WORK ORDER |
Without including any pictures, write out the data below exactly.

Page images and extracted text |
******

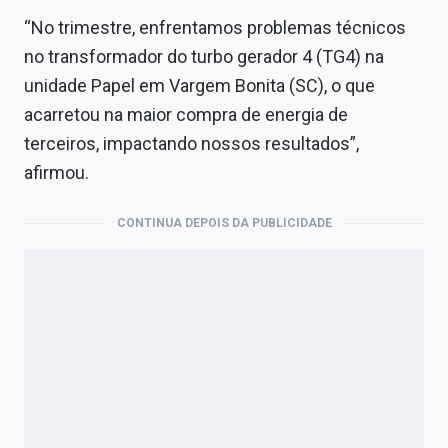
“No trimestre, enfrentamos problemas técnicos
no transformador do turbo gerador 4 (TG4) na
unidade Papel em Vargem Bonita (SC), o que
acarretou na maior compra de energia de
terceiros, impactando nossos resultados”,
afirmou.
CONTINUA DEPOIS DA PUBLICIDADE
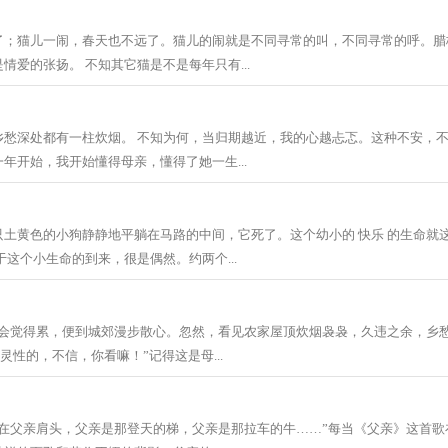
了；猫儿一闹，春天也不远了。猫儿的闹就是不同寻常的叫，不同寻常的呼。腊
情爱的张扬。 不知其它猫是不是每年只有...
乡愁深处都有一柱炊烟。 不知为何，当归期越近，我的心越忐忑。这种不安，
年开始，我开始懂得母亲，懂得了她一生...
只土黄色的小狗静静地平躺在马路的中间，它死了。这个幼小的 快乐 的生命就
于这个小生命的到来，很是偶然。约两个...
，我会觉得累，便到城郊漫步散心。忽然，看见农家屋顶炊烟袅袅，久违之余，乡
灵性的，不信，你看嘛！”记得这是母...
坐在父亲肩头，父亲是那登天的梯，父亲是那拉车的牛……”每当《父亲》这首歌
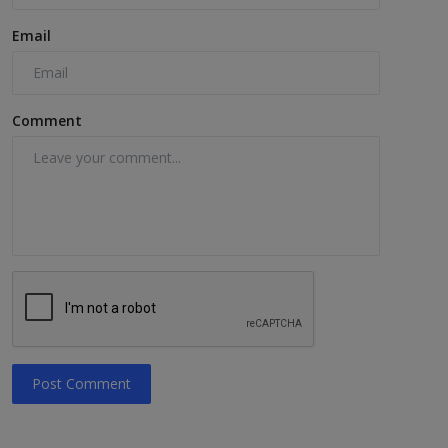
Email
Comment
Post Comment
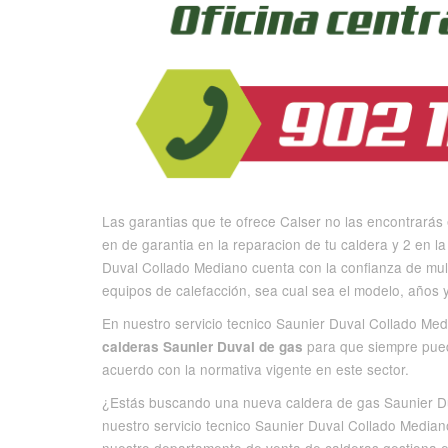
Las garantias que te ofrece Calser no las encontrará
en de garantia en la reparacion de tu caldera y 2 en la
Duval Collado Mediano cuenta con la confianza de mul
equipos de calefacción, sea cual sea el modelo, años 
En nuestro servicio tecnico Saunier Duval Collado Me
para que siempre pueda
calderas Saunier Duval de gas
acuerdo con la normativa vigente en este sector.
¿Estás buscando una nueva caldera de gas Saunier Duv
nuestro servicio tecnico Saunier Duval Collado Median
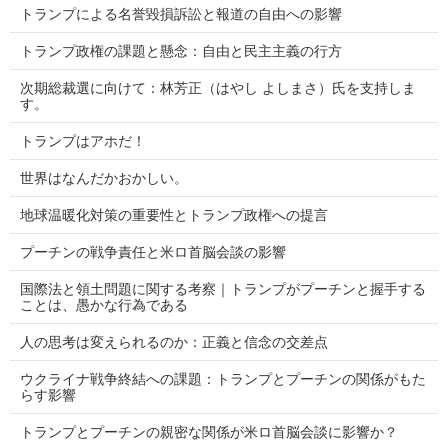
トランプによる名誉毀損訴訟と報道の自由への影響
トランプ政権の課題と懸念：自由と民主主義の行方
次期総裁選に向けて：林芳正（はやし よしまさ）氏を支持しま
す。
トランプはアホだ！
世界はなんだかおかしい。
地球温暖化対策の重要性とトランプ政権への提言
プーチンの戦争責任と米ロ首脳会談の影響
国際法と領土問題に関する考察｜トランプがプーチンと握手する
ことは、愚かな行為である
人の思考は変えられるのか：正義と信念の交差点
ウクライナ戦争終結への課題：トランプとプーチンの関係がもた
らす影響
トランプとプーチンの親密な関係が米ロ首脳会談に影響か？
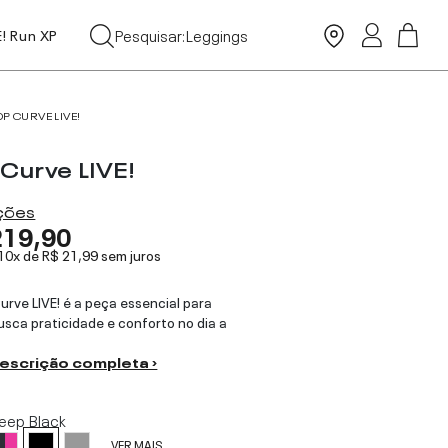
Tops
Pesquisar:
Leggings
E! Run XP
Moda Praia
OP CURVE LIVE!
 Curve LIVE!
ações
219,90
 10x de
R$ 21,99
sem juros
urve LIVE! é a peça essencial para
sca praticidade e conforto no dia a
descrição completa ›
eep Black
VER MAIS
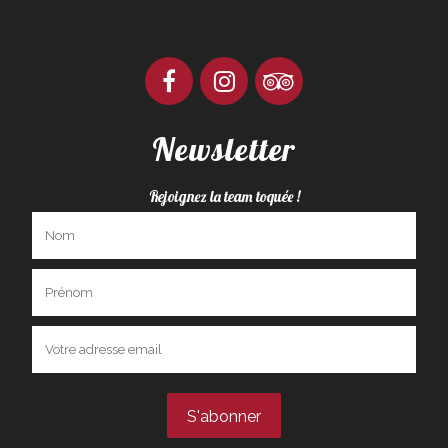
Newsletter
Rejoignez la team toquée !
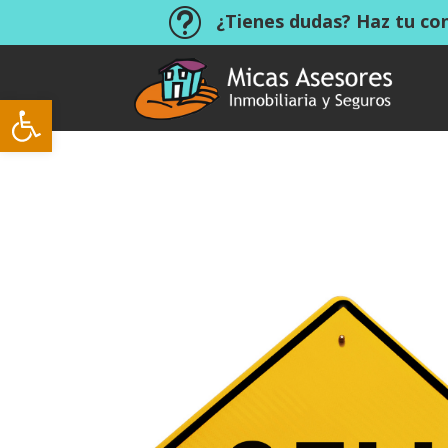
t
¿Tienes dudas? Haz tu co
Abrir barra de herramientas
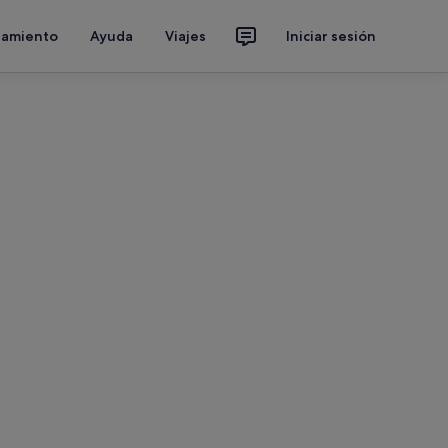
jamiento
Ayuda
Viajes
Iniciar sesión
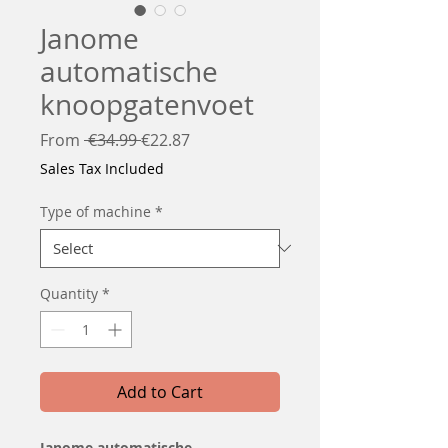
Janome
automatische
knoopgatenvoet
Regular
Sale
From
 €34.99 
€22.87
Price
Price
Sales Tax Included
Type of machine
*
Quantity
*
Add to Cart
Janome automatische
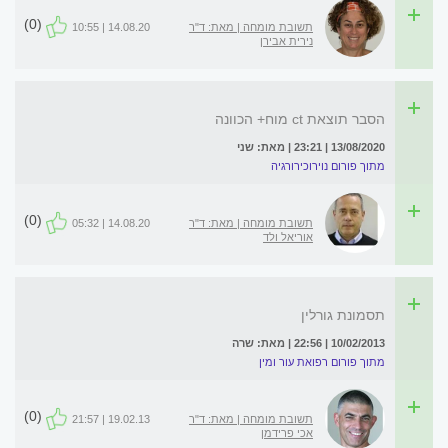
(0)
תשובת מומחה | מאת: ד"ר
14.08.20 | 10:55
נירית אבירן
הסבר תוצאת ct מוח+ הכוונה
13/08/2020 | 23:21 | מאת: שני
מתוך פורום נוירוכירורגיה
(0)
תשובת מומחה | מאת: ד"ר
14.08.20 | 05:32
אוריאל ולד
תסמונת גורלין
10/02/2013 | 22:56 | מאת: שרה
מתוך פורום רפואת עור ומין
(0)
תשובת מומחה | מאת: ד"ר
19.02.13 | 21:57
אכי פרידמן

******

SOLUTION |
“No trimestre, enfrentamos problemas técnicos
no transformador do turbo gerador 4 (TG4) na
unidade Papel em Vargem Bonita (SC), o que
acarretou na maior compra de energia de
terceiros, impactando nossos resultados”,
afirmou.
CONTINUA DEPOIS DA PUBLICIDADE
了；猫儿一闹，春天也不远了。猫儿的闹就是不同寻常的叫，不同寻常的呼。腊
情爱的张扬。 不知其它猫是不是每年只有...
乡愁深处都有一柱炊烟。 不知为何，当归期越近，我的心越忐忑。这种不安，
年开始，我开始懂得母亲，懂得了她一生...
只土黄色的小狗静静地平躺在马路的中间，它死了。这个幼小的 快乐 的生命就
于这个小生命的到来，很是偶然。约两个...
，我会觉得累，便到城郊漫步散心。忽然，看见农家屋顶炊烟袅袅，久违之余，乡
灵性的，不信，你看嘛！”记得这是母...
坐在父亲肩头，父亲是那登天的梯，父亲是那拉车的牛……”每当《父亲》这首歌
Email
Comment
Post Comment
Las garantias que te ofrece Calser no las encontrará
en de garantia en la reparacion de tu caldera y 2 en la
Duval Collado Mediano cuenta con la confianza de mul
equipos de calefacción, sea cual sea el modelo, años 
En nuestro servicio tecnico Saunier Duval Collado Me
para que siempre pueda
calderas Saunier Duval de gas
acuerdo con la normativa vigente en este sector.
¿Estás buscando una nueva caldera de gas Saunier Duv
nuestro servicio tecnico Saunier Duval Collado Median
トランプによる名誉毀損訴訟と報道の自由への影響
トランプ政権の課題と懸念：自由と民主主義の行方
次期総裁選に向けて：林芳正（はやし よしまさ）氏を支持しま
す。
トランプはアホだ！
世界はなんだかおかしい。
地球温暖化対策の重要性とトランプ政権への提言
プーチンの戦争責任と米ロ首脳会談の影響
国際法と領土問題に関する考察｜トランプがプーチンと握手する
ことは、愚かな行為である
人の思考は変えられるのか：正義と信念の交差点
ウクライナ戦争終結への課題：トランプとプーチンの関係がもた
らす影響
トランプとプーチンの親密な関係が米ロ首脳会談に影響か？
Tops
Pesquisar:
Leggings
E! Run XP
Moda Praia
OP CURVE LIVE!
 Curve LIVE!
ações
219,90
 10x de
R$ 21,99
sem juros
urve LIVE! é a peça essencial para
sca praticidade e conforto no dia a
descrição completa ›
eep Black
VER MAIS
Newsletter
Rejoignez la team toquée !
t
¿Tienes dudas? Haz tu co
Abrir barra de herramientas
jamiento
Ayuda
Viajes
Iniciar sesión
Janome
automatische
knoopgatenvoet
Regular
Sale
From
 €34.99 
€22.87
Price
Price
Sales Tax Included
Type of machine
*
Quantity
*
Add to Cart
Janome automatische
(0)
תשובת מומחה | מאת: ד"ר
14.08.20 | 10:55
נירית אבירן
הסבר תוצאת ct מוח+ הכוונה
13/08/2020 | 23:21 | מאת: שני
מתוך פורום נוירוכירורגיה
(0)
תשובת מומחה | מאת: ד"ר
14.08.20 | 05:32
אוריאל ולד
תסמונת גורלין
10/02/2013 | 22:56 | מאת: שרה
מתוך פורום רפואת עור ומין
(0)
תשובת מומחה | מאת: ד"ר
19.02.13 | 21:57
אכי פרידמן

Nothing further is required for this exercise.